→ **ACTIVITY**
Retype the listing without any alteration.

→ **TASK MATERIAL**
□ □ □ □ □ □ □

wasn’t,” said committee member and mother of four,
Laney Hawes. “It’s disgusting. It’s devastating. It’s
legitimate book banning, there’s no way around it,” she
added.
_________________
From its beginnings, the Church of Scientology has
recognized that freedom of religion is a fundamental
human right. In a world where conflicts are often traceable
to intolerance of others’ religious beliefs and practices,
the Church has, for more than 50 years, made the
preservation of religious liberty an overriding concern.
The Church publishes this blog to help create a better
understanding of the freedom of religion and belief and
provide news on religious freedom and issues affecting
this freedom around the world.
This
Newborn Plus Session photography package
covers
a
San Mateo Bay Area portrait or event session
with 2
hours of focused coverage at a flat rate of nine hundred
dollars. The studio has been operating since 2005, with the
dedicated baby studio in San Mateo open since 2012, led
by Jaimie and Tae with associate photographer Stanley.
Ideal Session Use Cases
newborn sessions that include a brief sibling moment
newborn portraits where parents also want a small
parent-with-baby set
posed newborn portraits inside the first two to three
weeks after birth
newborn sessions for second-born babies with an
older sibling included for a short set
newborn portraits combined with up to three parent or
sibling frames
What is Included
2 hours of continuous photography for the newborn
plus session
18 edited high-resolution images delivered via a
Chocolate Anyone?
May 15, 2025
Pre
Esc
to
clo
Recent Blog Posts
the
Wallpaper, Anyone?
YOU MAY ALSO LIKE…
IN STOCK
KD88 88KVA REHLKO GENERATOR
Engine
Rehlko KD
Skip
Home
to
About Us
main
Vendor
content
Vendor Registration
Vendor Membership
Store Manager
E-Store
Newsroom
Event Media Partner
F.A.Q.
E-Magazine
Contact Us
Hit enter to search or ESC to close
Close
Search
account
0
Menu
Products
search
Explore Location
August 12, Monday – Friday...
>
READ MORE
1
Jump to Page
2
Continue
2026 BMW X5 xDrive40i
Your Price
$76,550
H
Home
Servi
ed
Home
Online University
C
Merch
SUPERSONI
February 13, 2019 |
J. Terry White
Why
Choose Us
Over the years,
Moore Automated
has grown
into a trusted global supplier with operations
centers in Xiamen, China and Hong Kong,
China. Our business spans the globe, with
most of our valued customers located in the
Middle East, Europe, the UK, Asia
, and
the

□ □ □ □ □ □ □

→ **TASK SOLUTION**
wasn’t,” said committee member and mother of four,
Laney Hawes. “It’s disgusting. It’s devastating. It’s
legitimate book banning, there’s no way around it,” she
added.
_________________
From its beginnings, the Church of Scientology has
recognized that freedom of religion is a fundamental
human right. In a world where conflicts are often traceable
to intolerance of others’ religious beliefs and practices,
the Church has, for more than 50 years, made the
preservation of religious liberty an overriding concern.
The Church publishes this blog to help create a better
understanding of the freedom of religion and belief and
provide news on religious freedom and issues affecting
this freedom around the world.
This
Newborn Plus Session photography package
covers
a
San Mateo Bay Area portrait or event session
with 2
hours of focused coverage at a flat rate of nine hundred
dollars. The studio has been operating since 2005, with the
dedicated baby studio in San Mateo open since 2012, led
by Jaimie and Tae with associate photographer Stanley.
Ideal Session Use Cases
newborn sessions that include a brief sibling moment
newborn portraits where parents also want a small
parent-with-baby set
posed newborn portraits inside the first two to three
weeks after birth
newborn sessions for second-born babies with an
older sibling included for a short set
newborn portraits combined with up to three parent or
sibling frames
What is Included
2 hours of continuous photography for the newborn
plus session
18 edited high-resolution images delivered via a
Chocolate Anyone?
May 15, 2025
Pre
Esc
to
clo
Recent Blog Posts
the
Wallpaper, Anyone?
YOU MAY ALSO LIKE…
IN STOCK
KD88 88KVA REHLKO GENERATOR
Engine
Rehlko KD
Skip
Home
to
About Us
main
Vendor
content
Vendor Registration
Vendor Membership
Store Manager
E-Store
Newsroom
Event Media Partner
F.A.Q.
E-Magazine
Contact Us
Hit enter to search or ESC to close
Close
Search
account
0
Menu
Products
search
Explore Location
August 12, Monday – Friday...
>
READ MORE
1
Jump to Page
2
Continue
2026 BMW X5 xDrive40i
Your Price
$76,550
H
Home
Servi
ed
Home
Online University
C
Merch
SUPERSONI
February 13, 2019 |
J. Terry White
Why
Choose Us
Over the years,
Moore Automated
has grown
into a trusted global supplier with operations
centers in Xiamen, China and Hong Kong,
China. Our business spans the globe, with
most of our valued customers located in the
Middle East, Europe, the UK, Asia
, and
the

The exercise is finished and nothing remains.